16397213 Texts matched synonym: 3G>A => LRG_293t1.c.-481G>A,NM_000059.3.c.-481G>A,-253_G>A,-253 G>A,NC_000013.11.g.32315226G>A,LRG_293.g.4747G>A,NG_012772.3.g.4747G>A,NC_000013.10.g.32889363G>A,U43746.1:c.-253G>A

16397213 Texts matched synonym: 1G>A => U43746.1:c.-641G>A

melissacline commented 5 years ago

Well, we should definitely see if the converted hgvs is in the synonym list (#2). The pyhgvs 38 coordinates don't represent indels with the "most correct" hgvs, which utilizes the del/ins/dup syntax rather than the amino acid substitutions (e.g. A>AC). So, we're not going to get an exact match on the indels (#1). There are normal variations on that del/ins/duo syntax, such as whether it's more correct to list dup or dupA, but both are generally in the list of synonyms.

3 looks like a match of the variant portion only to the set of synonyms?

If so, that would get us into trouble. One often sees the same variant IDs in BRCA1 as BRCA2, not to mention extension to other genes. Or, is #3 something else?

rcurrie commented 5 years ago

BRCA1 5382insC: https://brcaexchange.org/variant/180141

Of all the papers listed, only one (22430266) has HGVS unambiguously listed. All the others have only the pattern "5382insC" which shows up in two synonym lists:

https://brcaexchange.org/variant/169240 (chr17:g.43057059:T>TG) and https://brcaexchange.org/variant/180141 (chr17:g.43057062:T>TG)

If we don't look for 'texts' (ie the original snippet that varFinder picked up in the paper before any normalization or canonicalization) then we'll miss all but one of these papers.

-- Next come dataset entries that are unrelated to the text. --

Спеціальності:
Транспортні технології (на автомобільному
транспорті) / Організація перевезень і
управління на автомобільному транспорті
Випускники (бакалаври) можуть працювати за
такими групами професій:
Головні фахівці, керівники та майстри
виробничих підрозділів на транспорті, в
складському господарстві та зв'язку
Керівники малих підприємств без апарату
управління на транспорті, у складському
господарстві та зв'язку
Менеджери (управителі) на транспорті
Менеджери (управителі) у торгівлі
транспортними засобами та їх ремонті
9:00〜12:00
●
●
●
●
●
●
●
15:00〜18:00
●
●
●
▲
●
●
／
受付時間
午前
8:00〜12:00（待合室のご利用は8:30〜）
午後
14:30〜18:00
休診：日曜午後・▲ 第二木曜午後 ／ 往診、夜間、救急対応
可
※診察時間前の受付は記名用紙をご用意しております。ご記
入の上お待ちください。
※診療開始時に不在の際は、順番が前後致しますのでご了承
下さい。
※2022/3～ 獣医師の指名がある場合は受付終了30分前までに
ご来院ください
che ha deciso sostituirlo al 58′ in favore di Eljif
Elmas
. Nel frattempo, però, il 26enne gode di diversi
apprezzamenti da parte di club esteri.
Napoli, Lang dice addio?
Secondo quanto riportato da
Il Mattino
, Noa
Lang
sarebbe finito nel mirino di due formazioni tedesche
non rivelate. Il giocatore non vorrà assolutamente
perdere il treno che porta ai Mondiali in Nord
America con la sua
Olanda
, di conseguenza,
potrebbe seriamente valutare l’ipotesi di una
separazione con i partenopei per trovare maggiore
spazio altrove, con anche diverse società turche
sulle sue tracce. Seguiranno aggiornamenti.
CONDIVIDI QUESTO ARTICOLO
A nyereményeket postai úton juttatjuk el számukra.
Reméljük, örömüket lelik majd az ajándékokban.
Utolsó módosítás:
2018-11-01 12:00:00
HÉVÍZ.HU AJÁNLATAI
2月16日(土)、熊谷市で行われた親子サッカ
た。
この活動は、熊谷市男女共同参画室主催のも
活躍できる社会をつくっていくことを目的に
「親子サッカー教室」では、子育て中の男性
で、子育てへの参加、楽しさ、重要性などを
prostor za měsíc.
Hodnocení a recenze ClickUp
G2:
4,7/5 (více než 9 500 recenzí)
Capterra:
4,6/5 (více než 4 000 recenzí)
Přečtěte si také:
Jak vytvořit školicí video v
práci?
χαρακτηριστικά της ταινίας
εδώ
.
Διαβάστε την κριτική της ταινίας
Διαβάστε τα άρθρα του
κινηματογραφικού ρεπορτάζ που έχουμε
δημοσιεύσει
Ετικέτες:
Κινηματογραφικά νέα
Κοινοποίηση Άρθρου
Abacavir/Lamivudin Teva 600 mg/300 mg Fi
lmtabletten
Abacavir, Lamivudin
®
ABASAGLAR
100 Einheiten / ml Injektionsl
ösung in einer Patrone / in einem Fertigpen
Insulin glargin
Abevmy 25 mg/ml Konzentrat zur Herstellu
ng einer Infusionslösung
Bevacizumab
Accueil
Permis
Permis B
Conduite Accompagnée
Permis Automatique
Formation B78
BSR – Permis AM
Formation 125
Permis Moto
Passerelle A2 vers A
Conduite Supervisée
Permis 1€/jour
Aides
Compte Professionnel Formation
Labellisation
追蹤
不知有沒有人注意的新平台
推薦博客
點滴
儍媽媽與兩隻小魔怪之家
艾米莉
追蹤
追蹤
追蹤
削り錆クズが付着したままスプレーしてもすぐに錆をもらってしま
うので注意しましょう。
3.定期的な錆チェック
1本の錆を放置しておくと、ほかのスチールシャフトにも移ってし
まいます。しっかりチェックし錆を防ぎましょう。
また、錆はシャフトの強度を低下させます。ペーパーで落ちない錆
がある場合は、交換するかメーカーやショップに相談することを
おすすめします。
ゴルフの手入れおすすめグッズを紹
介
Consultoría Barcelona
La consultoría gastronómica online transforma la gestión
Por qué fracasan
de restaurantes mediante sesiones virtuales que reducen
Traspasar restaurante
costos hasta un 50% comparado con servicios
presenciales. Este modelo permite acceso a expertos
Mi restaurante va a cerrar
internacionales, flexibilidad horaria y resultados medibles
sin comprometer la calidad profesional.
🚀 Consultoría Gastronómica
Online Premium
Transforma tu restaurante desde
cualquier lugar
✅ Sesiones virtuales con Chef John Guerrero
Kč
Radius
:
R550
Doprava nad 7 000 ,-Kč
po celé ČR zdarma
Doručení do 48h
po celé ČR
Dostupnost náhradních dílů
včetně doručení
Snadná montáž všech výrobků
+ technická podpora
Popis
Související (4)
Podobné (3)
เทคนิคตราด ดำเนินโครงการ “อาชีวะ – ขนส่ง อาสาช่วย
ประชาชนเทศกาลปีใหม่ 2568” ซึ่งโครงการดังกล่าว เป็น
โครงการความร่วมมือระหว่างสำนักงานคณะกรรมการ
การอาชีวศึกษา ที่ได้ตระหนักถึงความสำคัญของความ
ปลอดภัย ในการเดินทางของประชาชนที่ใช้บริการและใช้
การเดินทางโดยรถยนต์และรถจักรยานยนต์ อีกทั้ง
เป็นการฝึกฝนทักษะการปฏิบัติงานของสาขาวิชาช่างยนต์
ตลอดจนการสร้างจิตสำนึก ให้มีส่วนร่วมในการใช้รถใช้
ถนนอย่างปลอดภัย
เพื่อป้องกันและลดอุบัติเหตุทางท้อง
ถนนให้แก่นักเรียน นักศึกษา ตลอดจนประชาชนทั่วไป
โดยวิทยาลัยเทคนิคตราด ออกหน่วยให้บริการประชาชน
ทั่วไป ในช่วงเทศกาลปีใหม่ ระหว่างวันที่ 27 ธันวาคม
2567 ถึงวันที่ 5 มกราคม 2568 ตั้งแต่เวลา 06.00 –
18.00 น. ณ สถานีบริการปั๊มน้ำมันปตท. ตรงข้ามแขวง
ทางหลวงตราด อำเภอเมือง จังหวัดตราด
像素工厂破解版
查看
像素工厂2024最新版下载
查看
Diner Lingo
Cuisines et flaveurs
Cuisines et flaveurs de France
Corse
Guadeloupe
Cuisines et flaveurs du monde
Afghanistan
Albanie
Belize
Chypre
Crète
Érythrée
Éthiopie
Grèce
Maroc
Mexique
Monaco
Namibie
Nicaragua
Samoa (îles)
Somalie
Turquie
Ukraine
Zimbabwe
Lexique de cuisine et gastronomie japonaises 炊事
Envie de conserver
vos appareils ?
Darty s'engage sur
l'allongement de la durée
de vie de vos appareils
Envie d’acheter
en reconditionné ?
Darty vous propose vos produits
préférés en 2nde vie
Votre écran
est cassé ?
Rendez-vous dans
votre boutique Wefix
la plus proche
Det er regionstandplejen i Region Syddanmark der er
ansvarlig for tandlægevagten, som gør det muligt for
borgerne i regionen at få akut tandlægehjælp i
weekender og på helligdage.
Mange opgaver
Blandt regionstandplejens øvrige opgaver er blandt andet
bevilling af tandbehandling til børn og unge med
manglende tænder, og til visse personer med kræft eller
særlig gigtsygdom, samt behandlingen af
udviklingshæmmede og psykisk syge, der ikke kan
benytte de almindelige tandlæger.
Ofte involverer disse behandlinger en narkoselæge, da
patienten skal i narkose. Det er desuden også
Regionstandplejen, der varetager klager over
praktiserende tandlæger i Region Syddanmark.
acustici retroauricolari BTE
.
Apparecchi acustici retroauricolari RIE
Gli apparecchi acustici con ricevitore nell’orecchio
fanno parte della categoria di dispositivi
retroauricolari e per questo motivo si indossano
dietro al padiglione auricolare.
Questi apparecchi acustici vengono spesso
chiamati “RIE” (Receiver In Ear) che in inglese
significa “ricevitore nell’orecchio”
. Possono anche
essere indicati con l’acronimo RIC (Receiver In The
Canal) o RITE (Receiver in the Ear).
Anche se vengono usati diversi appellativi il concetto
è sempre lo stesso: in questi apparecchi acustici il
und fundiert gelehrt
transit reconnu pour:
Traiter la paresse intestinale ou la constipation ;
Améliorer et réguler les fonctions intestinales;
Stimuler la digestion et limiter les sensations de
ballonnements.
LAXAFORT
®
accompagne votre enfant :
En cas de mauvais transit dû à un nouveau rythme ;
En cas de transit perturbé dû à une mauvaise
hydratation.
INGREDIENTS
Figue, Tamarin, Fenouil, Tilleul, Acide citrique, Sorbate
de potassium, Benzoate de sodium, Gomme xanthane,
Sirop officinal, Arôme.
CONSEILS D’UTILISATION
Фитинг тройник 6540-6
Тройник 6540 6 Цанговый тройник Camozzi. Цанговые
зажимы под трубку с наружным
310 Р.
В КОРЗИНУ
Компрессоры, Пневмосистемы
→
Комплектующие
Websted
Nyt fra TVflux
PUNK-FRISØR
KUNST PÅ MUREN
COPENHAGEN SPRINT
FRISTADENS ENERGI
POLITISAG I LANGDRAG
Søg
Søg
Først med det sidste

rcurrie commented 5 years ago

@melissacline Correct - #3 just looks for '5382insC' (the text that the crawler found that might be a variant) in any of the synonyms. As you mention this can go way wrong, for example '3G>A'. The damage is limited as we are only doing two genes, but expanding beyond that will make #3 un-tenable.

rcurrie commented 5 years ago

Plan ahead based on the discussion today in the BRCA Engineering call:

Keep the 1, 2, 3 approaches but emit a a rank metric so that the UI can sort these with the best matches on top. This will specifically address missing 185delAG while keeping the better exact matches at the top of the list.

rcurrie commented 5 years ago

New approach of trying 1, then 2 and only resorting to 3 if the other doesn't work captures ALL of the above paper links except for one, https://www.ncbi.nlm.nih.gov/pubmed/28122244, which has F22-24/5382insC as an exponent in the abstract and the crawler extracts /5382insC instead of 5382insC. Not going to try and sort that and risk causing other problems. Moving forward with testing this on the full crawl and will report back. So for now @maximilianh @diekhans @melissacline pause :-)

melissacline commented 5 years ago

Whoo hoo!!!

On Tue, Feb 12, 2019 at 4:34 PM Rob Currie notifications@github.com wrote:

New approach of trying 1, then 2 and only resorting to 3 if the other doesn't work captures ALL of the above paper links except for one, https://www.ncbi.nlm.nih.gov/pubmed/28122244, which has F22-24/5382insC as an exponent in the abstract and the crawler extracts /5382insC instead of 5382insC. Not going to try and sort that and risk causing other problems. Moving forward with testing this on the full crawl and will report back. So for now @maximilianh https://github.com/maximilianh @diekhans https://github.com/diekhans @melissacline https://github.com/melissacline pause :-)

— You are receiving this because you were mentioned. Reply to this email directly, view it on GitHub https://github.com/BRCAChallenge/pubMunch-BRCA/issues/10#issuecomment-463003315, or mute the thread https://github.com/notifications/unsubscribe-auth/ABoqh5l2E9FF2-6HwBnmWu1jTqThbVnnks5vM12BgaJpZM4aiIgC .

rcurrie commented 5 years ago

Updated matching that leverages synonyms resolves 99%.